Natuurlijk wisten ze dat het een keer ging gebeuren. Een economische crisis mondt uiteindelijk immers onherroepelijk uit in een vastgoedcrisis. Want als werknemers hun baan verliezen, en winkeliers en horeca-uitbaters hun omzet zien verdampen, komen huurders onherroepelijk een keer de huur opzeggen. Of anders vragen ze wel een tijdelijke of permanente huurverlaging.

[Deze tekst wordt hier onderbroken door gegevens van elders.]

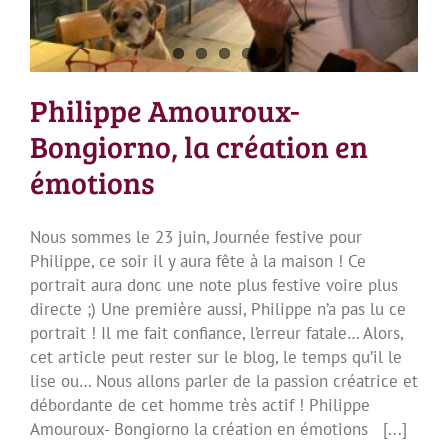
Philippe Amouroux-
Bongiorno, la création en
émotions
Nous sommes le 23 juin, Journée festive pour
Philippe, ce soir il y aura fête à la maison ! Ce
portrait aura donc une note plus festive voire plus
directe ;) Une première aussi, Philippe n’a pas lu ce
portrait ! Il me fait confiance, l’erreur fatale… Alors,
cet article peut rester sur le blog, le temps qu’il le
lise ou… Nous allons parler de la passion créatrice et
débordante de cet homme très actif ! Philippe
Amouroux- Bongiorno la création en émotions [...]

In de eerste maanden van de coronapandemie konden vastgoedeigenaren de pijn nog vrij gemakkelijk voor zich uitschuiven. Door de huur tijdelijk op te schorten, bijvoorbeeld, om die later alsnog te innen. De inkomsten droogden daardoor weliswaar eventjes op, maar als zij ook even minder mochten betalen aan hun bank of geldschieter, hoefde dat geen probleem te zijn. Wie weet was de dip zo voorbij, en konden de verhuurders daarna de schade alsnog inhalen.
/s3/static.nrc.nl/bvhw/files/2020/06/data58768871-34b004.jpg)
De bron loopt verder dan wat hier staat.